==== MATERIAL PROVIDED
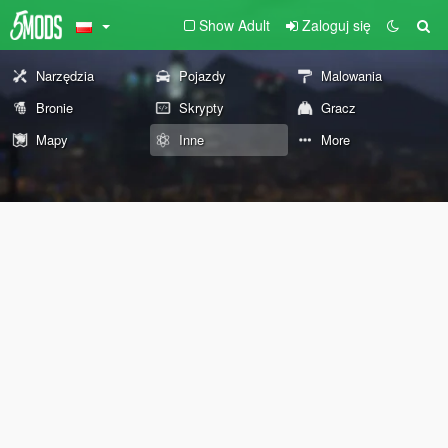
Show Adult
Zaloguj się
Narzędzia
Pojazdy
Malowania
Bronie
Skrypty
Gracz
Mapy
Inne
More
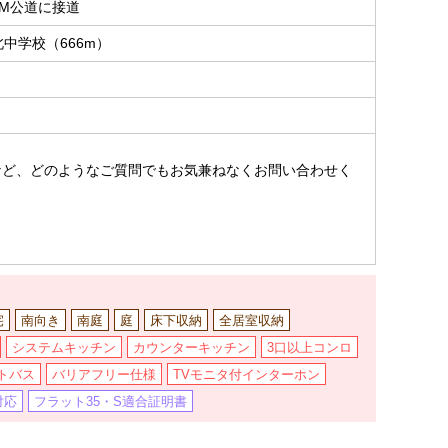
6M公道に接道
中学校（666m）
。
など、どのようなご質問でもお気兼ねなくお問い合わせく
宅
南向き
南庭
庭
床下収納
全居室収納
システムキッチン
カウンターキッチン
3口以上コンロ
トバス
バリアフリー仕様
TVモニタ付インターホン
対応
フラット35・S適合証明書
========
» TRY IT
Everything in the listing above except the pictures should be duplicated exactly.

» TASK ANSWER
Show Adult
Zaloguj się
Narzędzia
Pojazdy
Malowania
Bronie
Skrypty
Gracz
Mapy
Inne
More
6M公道に接道
中学校（666m）
。
など、どのようなご質問でもお気兼ねなくお問い合わせく
宅
南向き
南庭
庭
床下収納
全居室収納
システムキッチン
カウンターキッチン
3口以上コンロ
トバス
バリアフリー仕様
TVモニタ付インターホン
対応
フラット35・S適合証明書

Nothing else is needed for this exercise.